O documento é assinado pelo arquiteto e urbanista Gihad Abdalla El Khouri. A definição para risco crítico é de que se trata de "impacto irrecuperável, relativo ao risco contra a saúde, segurança do usuário e do meio ambiente, bem como perda excessiva de desempenho, recomendando intervenção imediata". E para risco regular a definição é de " impacto parcialmente recuperável, relativo ao risco quanto à perda parcial de funcionalidade e desempenho, recomendando programação e intervenção em curto prazo".
O advogado do movimento disse que o grupo quer propor a concessão do prédio para um projeto cultural e de moradia que seria bancado por meio de arrecadação de fundos com apoiadores e até bancos. A coordenação do coletivo sustenta que apenas uma parte do prédio tem risco e, por isso, nem era usada pelo grupo.
— O Poder Judiciário, com o poder da caneta, tomou uma decisão unilateral. Tentamos uma audiência de conciliação e não conseguimos. A Brigada Militar teve atuação exemplar no dia da reintegração — registra o advogado.
Contraponto
No começo da tarde de domingo, a prefeitura informou por meio de nota:
"Desde o final da tarde do dia 27/05/19 a PMPA, através de várias Secretarias e órgãos envolvidos, tratou do tema da desocupação do prédio na Baronesa do Gravataí visando garantir encaminhamentos e redução de danos as famílias que ali se encontram. Havia decisão judicial para a desocupação do prédio. Foi suspensa a ação, prevista para 28/05, sendo agendada reunião com representantes da referida ocupação e a Prefeitura. Foi ofertado vagas de acolhimento para as mulheres com crianças e vagas individuais para os homens nos albergues/abrigos. Em vista do entendimento de não separar os grupos familiares foi ofertado o benefício de Auxílio Moradia para 7 famílias, conforme a solicitação da Defensoria. Em reunião ocorrida no último dia 03/06, onde participaram: as famílias ocupantes do local, advogados, MP, Defensoria Pública, CT e PMPA, sob a coordenação da BM, foi reforçada a proposta da PMPA e ajustado que o CRAS Centro receberia, a partir do dia 04/06/19 as famílias para encaminhamento da documentação de adesão ao auxílio moradia. Somente duas famílias compareceram, mas não assinaram o termo de adesão para o auxílio moradia. No dia 07/06 houve a desocupação do prédio. A FASC ofereceu novamente vaga em abrigo para as mulheres e crianças e para os homens vaga em albergue/abrigo.
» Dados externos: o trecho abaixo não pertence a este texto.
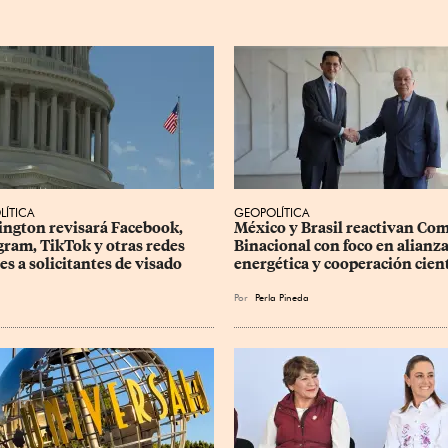
LÍTICA
GEOPOLÍTICA
ngton revisará Facebook, 
México y Brasil reactivan Com
gram, TikTok y otras redes 
Binacional con foco en alianza
es a solicitantes de visado
energética y cooperación cient
Por
Perla Pineda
As famílias não aceitaram ingressar nos abrigos. Mas aderiram ao auxílio moradia se deslocando ao CRAS Centro para assinar termo de adesão. As famílias indicaram casa de familiares para irem e foram levadas assim como seus pertences, inclusive uma família foi levada até Sapiranga na casa de famíliar. Somente uma família não aceitou encaminhamentos no dia. No sábado, dia 08/06 foi oferecido novamente a essa família, do sr. Fábio Policarpo, vaga no abrigo de Famílias para ficarem todos juntos mas houve a negativa por parte dele".